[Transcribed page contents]
##########

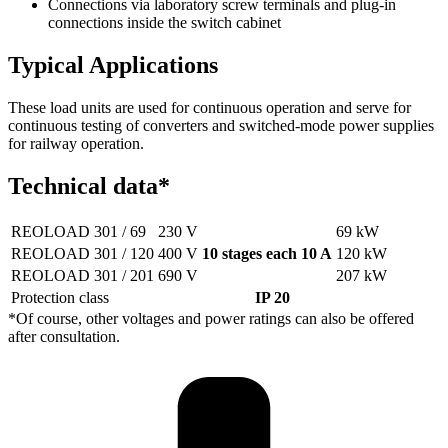
Connections via laboratory screw terminals and plug-in
connections inside the switch cabinet
Typical Applications
These load units are used for continuous operation and serve for
continuous testing of converters and switched-mode power supplies
for railway operation.
Technical data*
REOLOAD 301 / 69
230 V
69 kW
REOLOAD 301 / 120
400 V
10 stages each 10 A
120 kW
REOLOAD 301 / 201
690 V
207 kW
Protection class
IP 20
*Of course, other voltages and power ratings can also be offered
after consultation.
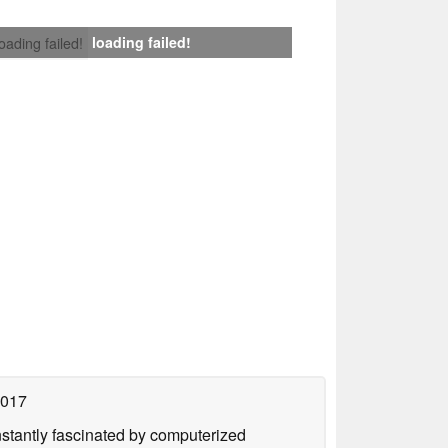
loading failed!
loading failed!
2017
nstantly fascinated by computerized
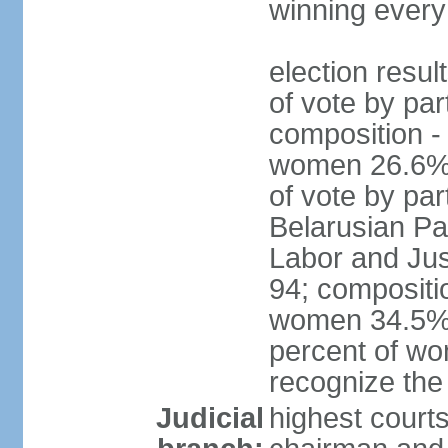
winning every
election resul
of vote by par
composition -
women 26.6% 
of vote by par
Belarusian Pat
Labor and Jus
94; compositi
women 34.5%; 
percent of wo
recognize the
Judicial
highest court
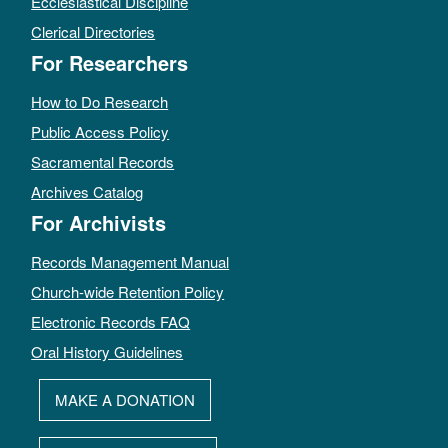
Ecclesiastical Discipline
Clerical Directories
For Researchers
How to Do Research
Public Access Policy
Sacramental Records
Archives Catalog
For Archivists
Records Management Manual
Church-wide Retention Policy
Electronic Records FAQ
Oral History Guidelines
MAKE A DONATION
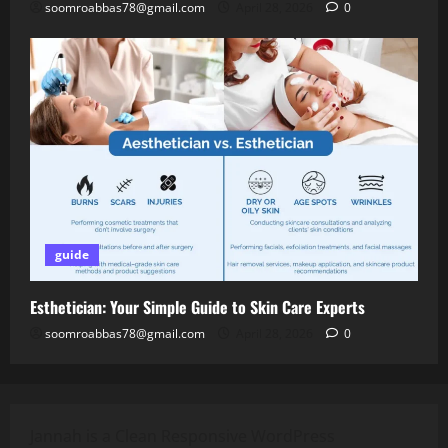
soomroabbas78@gmail.com
April 28, 2026
0
guide
Esthetician: Your Simple Guide to Skin Care Experts
soomroabbas78@gmail.com
April 28, 2026
0
Jannah is a Clean Responsive WordPress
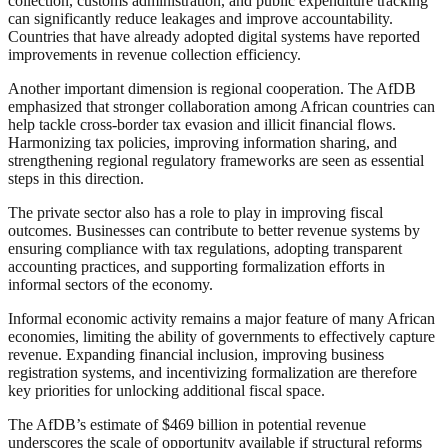
collection, customs administration, and public expenditure tracking
can significantly reduce leakages and improve accountability.
Countries that have already adopted digital systems have reported
improvements in revenue collection efficiency.
Another important dimension is regional cooperation. The AfDB
emphasized that stronger collaboration among African countries can
help tackle cross-border tax evasion and illicit financial flows.
Harmonizing tax policies, improving information sharing, and
strengthening regional regulatory frameworks are seen as essential
steps in this direction.
The private sector also has a role to play in improving fiscal
outcomes. Businesses can contribute to better revenue systems by
ensuring compliance with tax regulations, adopting transparent
accounting practices, and supporting formalization efforts in
informal sectors of the economy.
Informal economic activity remains a major feature of many African
economies, limiting the ability of governments to effectively capture
revenue. Expanding financial inclusion, improving business
registration systems, and incentivizing formalization are therefore
key priorities for unlocking additional fiscal space.
The AfDB’s estimate of $469 billion in potential revenue
underscores the scale of opportunity available if structural reforms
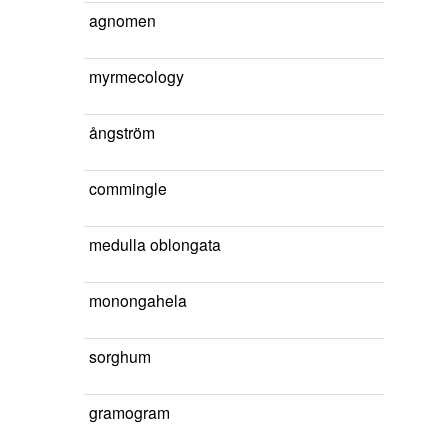
agnomen
myrmecology
ångström
commingle
medulla oblongata
monongahela
sorghum
gramogram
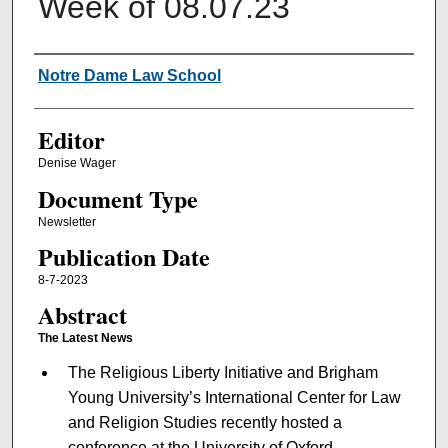
Week of 08.07.23
Authors
Notre Dame Law School
Editor
Denise Wager
Document Type
Newsletter
Publication Date
8-7-2023
Abstract
The Latest News
The Religious Liberty Initiative and Brigham
Young University’s International Center for Law
and Religion Studies recently hosted a
conference at the University of Oxford.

##########

Would you retype every line shown above exactly, leaving the pictures aside?

● **RESULT OF THE EXERCISE**
Connections via laboratory screw terminals and plug-in
connections inside the switch cabinet
Typical Applications
These load units are used for continuous operation and serve for
continuous testing of converters and switched-mode power supplies
for railway operation.
Technical data*
REOLOAD 301 / 69
230 V
69 kW
REOLOAD 301 / 120
400 V
10 stages each 10 A
120 kW
REOLOAD 301 / 201
690 V
207 kW
Protection class
IP 20
*Of course, other voltages and power ratings can also be offered
after consultation.
loading failed!
loading failed!
2017
nstantly fascinated by computerized
winning every
election resul
of vote by par
composition -
women 26.6% 
of vote by par
Belarusian Pat
Labor and Jus
94; compositi
women 34.5%; 
percent of wo
recognize the
Judicial
highest court
Ecclesiastical Discipline
Clerical Directories
For Researchers
How to Do Research
Public Access Policy
Sacramental Records
Archives Catalog
For Archivists
Records Management Manual
Church-wide Retention Policy
Electronic Records FAQ
Oral History Guidelines
MAKE A DONATION
soomroabbas78@gmail.com
April 28, 2026
0
guide
Esthetician: Your Simple Guide to Skin Care Experts
soomroabbas78@gmail.com
April 28, 2026
0
Jannah is a Clean Responsive WordPress
collection, customs administration, and public expenditure tracking
can significantly reduce leakages and improve accountability.
Countries that have already adopted digital systems have reported
improvements in revenue collection efficiency.
Another important dimension is regional cooperation. The AfDB
emphasized that stronger collaboration among African countries can
help tackle cross-border tax evasion and illicit financial flows.
Harmonizing tax policies, improving information sharing, and
strengthening regional regulatory frameworks are seen as essential
steps in this direction.
The private sector also has a role to play in improving fiscal
outcomes. Businesses can contribute to better revenue systems by
ensuring compliance with tax regulations, adopting transparent
accounting practices, and supporting formalization efforts in
informal sectors of the economy.
Informal economic activity remains a major feature of many African
economies, limiting the ability of governments to effectively capture
revenue. Expanding financial inclusion, improving business
registration systems, and incentivizing formalization are therefore
key priorities for unlocking additional fiscal space.
The AfDB’s estimate of $469 billion in potential revenue
underscores the scale of opportunity available if structural reforms
agnomen
myrmecology
ångström
commingle
medulla oblongata
monongahela
sorghum
gramogram
Week of 08.07.23
Authors
Notre Dame Law School
Editor
Denise Wager
Document Type
Newsletter
Publication Date
8-7-2023
Abstract
The Latest News
The Religious Liberty Initiative and Brigham
Young University’s International Center for Law
and Religion Studies recently hosted a
conference at the University of Oxford.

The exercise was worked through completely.